How to complete this task: The lines below, from the one holding "LOS DETALLES DE LA ETAPA DE FÚTBOL." through the final line, are to be copied exactly, with no other lines and no pictures.

Records shown:
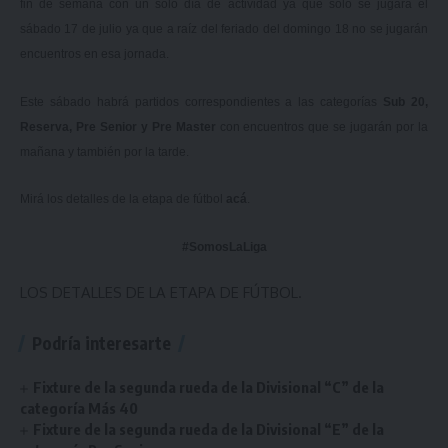
fin de semana con un solo día de actividad ya que solo se jugará el
sábado 17 de julio ya que a raíz del feriado del domingo 18 no se jugarán
encuentros en esa jornada.
Este sábado habrá partidos correspondientes a las categorías
Sub 20,
Reserva, Pre Senior y Pre Master
con encuentros que se jugarán por la
mañana y también por la tarde.
Mirá los detalles de la etapa de fútbol
acá
.
#SomosLaLiga
LOS DETALLES DE LA ETAPA DE FÚTBOL.
Podría interesarte
Fixture de la segunda rueda de la Divisional “C” de la
categoría Más 40
Fixture de la segunda rueda de la Divisional “E” de la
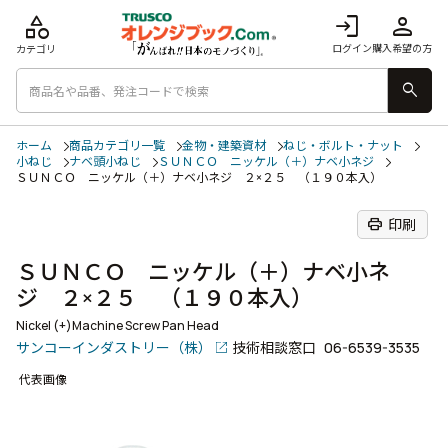
category
login
person
ログイン
購入希望の方
カテゴリ
search
ホーム
商品カテゴリ一覧
金物・建築資材
ねじ・ボルト・ナット
小ねじ
ナベ頭小ねじ
ＳＵＮＣＯ ニッケル（＋）ナベ小ネジ
ＳＵＮＣＯ ニッケル（＋）ナベ小ネジ ２×２５ （１９０本入）
print
印刷
ＳＵＮＣＯ ニッケル（＋）ナベ小ネ
ジ ２×２５ （１９０本入）
Nickel (+)Machine Screw Pan Head
サンコーインダストリー（株）
技術相談窓口
06-6539-3535
代表画像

Answer to the problem:
LOS DETALLES DE LA ETAPA DE FÚTBOL.
Podría interesarte
Fixture de la segunda rueda de la Divisional “C” de la
categoría Más 40
Fixture de la segunda rueda de la Divisional “E” de la
category
login
person
ログイン
購入希望の方
カテゴリ
search
ホーム
商品カテゴリ一覧
金物・建築資材
ねじ・ボルト・ナット
小ねじ
ナベ頭小ねじ
ＳＵＮＣＯ ニッケル（＋）ナベ小ネジ
ＳＵＮＣＯ ニッケル（＋）ナベ小ネジ ２×２５ （１９０本入）
print
印刷
ＳＵＮＣＯ ニッケル（＋）ナベ小ネ
ジ ２×２５ （１９０本入）
Nickel (+)Machine Screw Pan Head
サンコーインダストリー（株）
技術相談窓口
06-6539-3535
代表画像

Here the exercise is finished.